# TASK DESCRIPTION
After locating the line with "ОПУБЛИКОВАНО" in the data that follows, return it and every later line exactly, up to and including the line with "глобальные экономические тенденции, политические".

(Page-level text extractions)
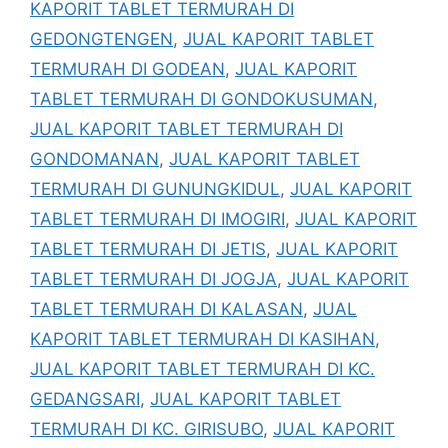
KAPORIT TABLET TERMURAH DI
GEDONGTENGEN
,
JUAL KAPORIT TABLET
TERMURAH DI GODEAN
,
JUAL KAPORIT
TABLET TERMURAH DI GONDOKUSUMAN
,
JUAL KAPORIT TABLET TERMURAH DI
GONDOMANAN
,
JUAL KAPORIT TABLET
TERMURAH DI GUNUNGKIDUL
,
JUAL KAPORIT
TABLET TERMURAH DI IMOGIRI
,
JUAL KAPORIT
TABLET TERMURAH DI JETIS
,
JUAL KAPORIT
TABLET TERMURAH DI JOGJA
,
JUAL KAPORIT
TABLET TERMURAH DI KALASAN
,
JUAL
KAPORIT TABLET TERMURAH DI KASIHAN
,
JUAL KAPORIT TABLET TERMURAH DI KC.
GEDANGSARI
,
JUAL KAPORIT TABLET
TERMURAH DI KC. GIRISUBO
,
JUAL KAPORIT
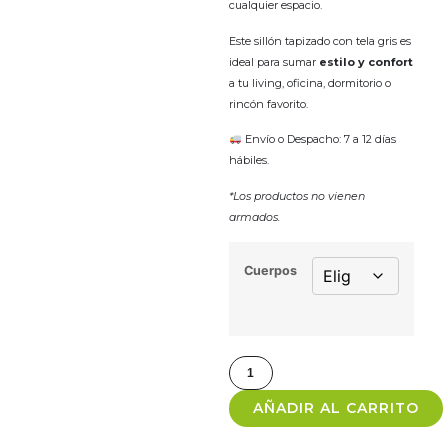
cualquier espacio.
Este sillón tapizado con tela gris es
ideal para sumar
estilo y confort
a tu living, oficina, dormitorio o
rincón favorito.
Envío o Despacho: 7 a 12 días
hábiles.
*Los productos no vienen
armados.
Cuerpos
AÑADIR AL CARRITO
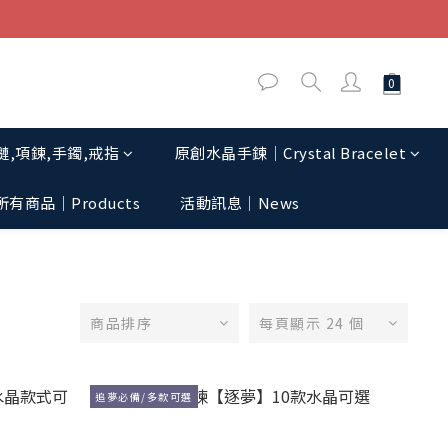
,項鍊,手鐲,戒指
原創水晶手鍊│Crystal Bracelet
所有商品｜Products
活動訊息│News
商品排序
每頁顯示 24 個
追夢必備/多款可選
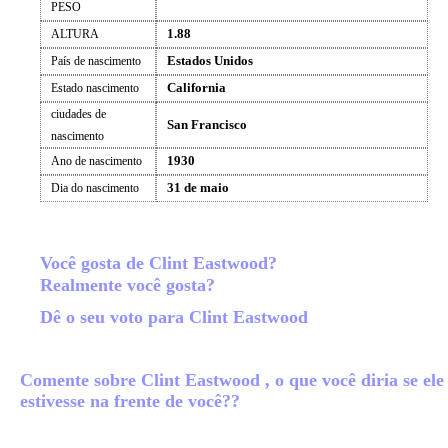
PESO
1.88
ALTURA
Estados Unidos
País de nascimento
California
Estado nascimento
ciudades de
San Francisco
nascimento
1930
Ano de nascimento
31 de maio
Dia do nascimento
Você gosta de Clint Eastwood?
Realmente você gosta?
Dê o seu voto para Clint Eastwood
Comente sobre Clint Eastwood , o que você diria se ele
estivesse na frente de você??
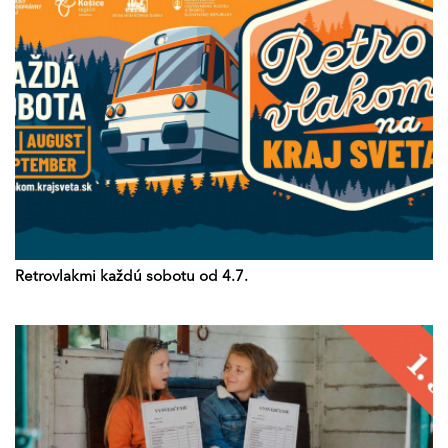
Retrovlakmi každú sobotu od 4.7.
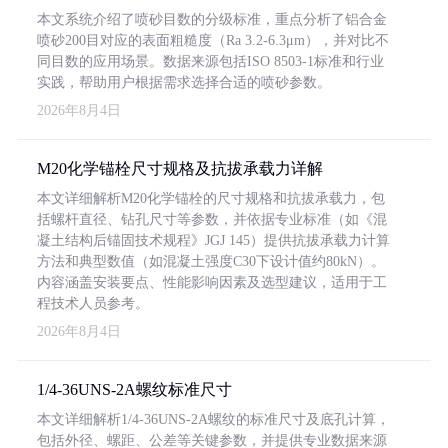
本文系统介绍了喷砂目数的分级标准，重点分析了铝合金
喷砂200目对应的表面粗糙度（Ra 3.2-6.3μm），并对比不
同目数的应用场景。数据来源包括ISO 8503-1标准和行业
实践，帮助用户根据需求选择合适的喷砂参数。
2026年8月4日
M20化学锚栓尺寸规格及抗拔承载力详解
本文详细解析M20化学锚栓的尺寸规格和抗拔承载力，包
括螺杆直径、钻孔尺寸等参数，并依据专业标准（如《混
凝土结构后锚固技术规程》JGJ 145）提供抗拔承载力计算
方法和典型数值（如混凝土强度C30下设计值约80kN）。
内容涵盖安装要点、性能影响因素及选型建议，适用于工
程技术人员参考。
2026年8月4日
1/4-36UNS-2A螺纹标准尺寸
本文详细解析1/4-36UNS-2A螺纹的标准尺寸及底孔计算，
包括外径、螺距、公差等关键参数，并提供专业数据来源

---

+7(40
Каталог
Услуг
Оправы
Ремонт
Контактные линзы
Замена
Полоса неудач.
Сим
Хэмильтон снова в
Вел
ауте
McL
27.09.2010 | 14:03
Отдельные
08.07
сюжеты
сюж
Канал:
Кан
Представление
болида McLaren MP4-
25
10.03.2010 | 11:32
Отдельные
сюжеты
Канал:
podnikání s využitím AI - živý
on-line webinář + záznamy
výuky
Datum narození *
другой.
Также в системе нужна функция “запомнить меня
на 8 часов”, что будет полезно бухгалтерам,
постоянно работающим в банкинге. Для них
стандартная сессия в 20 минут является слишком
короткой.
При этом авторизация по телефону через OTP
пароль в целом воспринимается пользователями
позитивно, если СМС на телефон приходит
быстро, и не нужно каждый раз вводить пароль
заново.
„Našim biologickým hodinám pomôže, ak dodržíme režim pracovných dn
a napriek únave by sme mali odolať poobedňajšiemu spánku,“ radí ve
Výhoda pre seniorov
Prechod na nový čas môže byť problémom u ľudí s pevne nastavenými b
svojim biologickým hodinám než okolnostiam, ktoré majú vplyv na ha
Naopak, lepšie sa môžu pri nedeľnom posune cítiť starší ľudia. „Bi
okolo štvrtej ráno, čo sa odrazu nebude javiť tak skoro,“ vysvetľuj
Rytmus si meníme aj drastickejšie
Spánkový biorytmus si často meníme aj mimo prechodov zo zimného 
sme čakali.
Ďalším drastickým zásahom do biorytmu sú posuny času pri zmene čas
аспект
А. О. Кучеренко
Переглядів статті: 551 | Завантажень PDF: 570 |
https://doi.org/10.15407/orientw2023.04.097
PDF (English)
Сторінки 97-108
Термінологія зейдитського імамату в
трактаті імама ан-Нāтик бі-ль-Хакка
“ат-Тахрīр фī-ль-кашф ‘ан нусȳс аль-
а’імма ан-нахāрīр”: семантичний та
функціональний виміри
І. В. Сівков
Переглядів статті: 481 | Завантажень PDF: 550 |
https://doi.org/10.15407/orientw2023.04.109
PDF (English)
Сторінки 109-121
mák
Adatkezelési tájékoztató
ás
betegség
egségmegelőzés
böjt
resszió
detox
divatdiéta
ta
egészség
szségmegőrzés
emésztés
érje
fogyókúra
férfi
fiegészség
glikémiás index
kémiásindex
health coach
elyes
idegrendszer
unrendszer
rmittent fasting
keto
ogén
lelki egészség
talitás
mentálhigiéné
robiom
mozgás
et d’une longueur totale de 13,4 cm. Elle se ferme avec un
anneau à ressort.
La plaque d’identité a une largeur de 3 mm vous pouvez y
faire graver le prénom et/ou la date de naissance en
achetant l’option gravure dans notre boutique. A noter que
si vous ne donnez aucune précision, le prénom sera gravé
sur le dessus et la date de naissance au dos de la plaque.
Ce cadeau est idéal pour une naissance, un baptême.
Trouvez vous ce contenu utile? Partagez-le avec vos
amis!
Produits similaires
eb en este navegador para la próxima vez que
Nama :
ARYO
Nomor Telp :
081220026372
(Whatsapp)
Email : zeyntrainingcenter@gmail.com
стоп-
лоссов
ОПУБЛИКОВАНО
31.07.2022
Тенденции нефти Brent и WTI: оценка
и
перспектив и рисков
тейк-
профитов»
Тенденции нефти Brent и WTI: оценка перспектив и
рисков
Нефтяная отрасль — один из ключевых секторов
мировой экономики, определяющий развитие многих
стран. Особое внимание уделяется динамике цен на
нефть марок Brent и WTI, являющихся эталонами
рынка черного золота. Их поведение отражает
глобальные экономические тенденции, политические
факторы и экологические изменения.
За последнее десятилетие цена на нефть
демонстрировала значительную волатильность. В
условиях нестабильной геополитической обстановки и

# WRITTEN SOLUTION
ОПУБЛИКОВАНО
31.07.2022
Тенденции нефти Brent и WTI: оценка
и
перспектив и рисков
тейк-
профитов»
Тенденции нефти Brent и WTI: оценка перспектив и
рисков
Нефтяная отрасль — один из ключевых секторов
мировой экономики, определяющий развитие многих
стран. Особое внимание уделяется динамике цен на
нефть марок Brent и WTI, являющихся эталонами
рынка черного золота. Их поведение отражает
глобальные экономические тенденции, политические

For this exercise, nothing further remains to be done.